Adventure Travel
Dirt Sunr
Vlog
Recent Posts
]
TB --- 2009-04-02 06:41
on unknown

■ ■ ■ ■

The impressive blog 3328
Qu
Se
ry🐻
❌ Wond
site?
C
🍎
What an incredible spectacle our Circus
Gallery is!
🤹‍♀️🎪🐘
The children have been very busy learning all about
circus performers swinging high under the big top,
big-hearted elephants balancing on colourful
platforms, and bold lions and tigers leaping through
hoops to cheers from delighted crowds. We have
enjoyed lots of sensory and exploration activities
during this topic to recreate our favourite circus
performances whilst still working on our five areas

■ ■ ■ ■

#### [Problem details]
Scan the material and collect every line that contains "have".

#### [Answer for this exercise]
The children have been very busy learning all about
hoops to cheers from delighted crowds. We have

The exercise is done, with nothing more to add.